:: TASK TO COMPLETE ::
Show all lines of the listing that contain the word "سفارش".

:: GIVEN RECORDS ::
::::::::
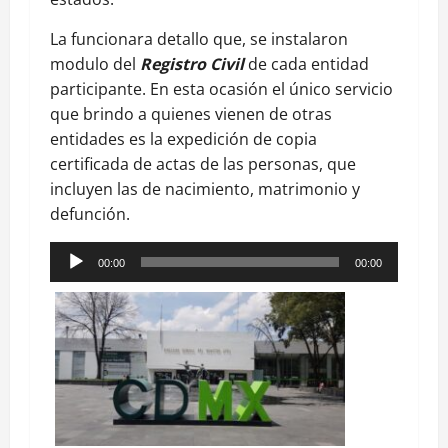
La funcionara detallo que, se instalaron
modulo del
Registro Civil
de cada entidad
participante. En esta ocasión el único servicio
que brindo a quienes vienen de otras
entidades es la expedición de copia
certificada de actas de las personas, que
incluyen las de nacimiento, matrimonio y
defunción.
Reproductor
00:00
00:00
de
audio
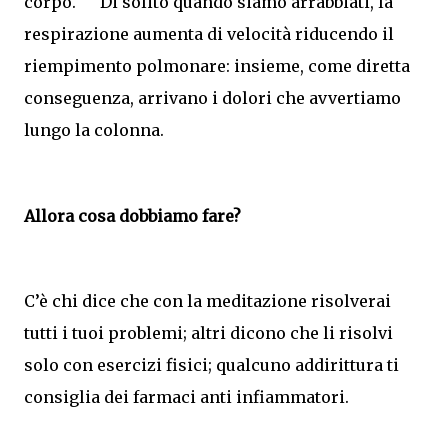
corpo. Di solito quando siamo arrabbiati, la
respirazione aumenta di velocità riducendo il
riempimento polmonare: insieme, come diretta
conseguenza, arrivano i dolori che avvertiamo
lungo la colonna.
Allora cosa dobbiamo fare?
C’è chi dice che con la meditazione risolverai
tutti i tuoi problemi; altri dicono che li risolvi
solo con esercizi fisici; qualcuno addirittura ti
consiglia dei farmaci anti infiammatori.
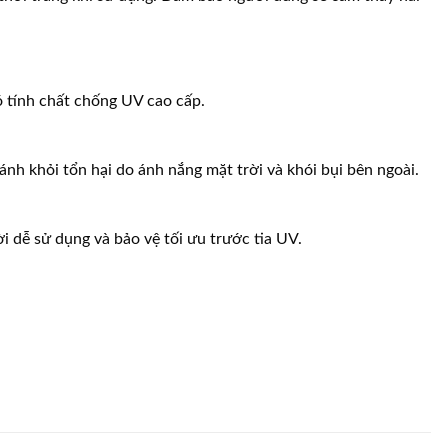
 tính chất chống UV cao cấp.
ánh khỏi tổn hại do ánh nắng mặt trời và khói bụi bên ngoài.
i dễ sử dụng và bảo vệ tối ưu trước tia UV.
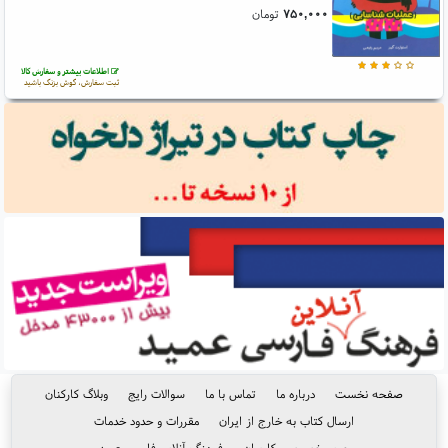
۷۵۰,۰۰۰
تومان
اطلاعات بیشتر و سفارش کالا
ثبت سفارش، گوش بزنگ باشید
صفحه نخست
درباره ما
تماس با ما
سوالات رایج
وبلاگ کارکنان
ارسال کتاب به خارج از ایران
مقررات و حدود خدمات
حریم خصوصی کاربران
فرهنگ آنلاین فارسی عمید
::::::::
:: TASK ANSWER ::
اطلاعات بیشتر و سفارش کالا
ثبت سفارش، گوش بزنگ باشید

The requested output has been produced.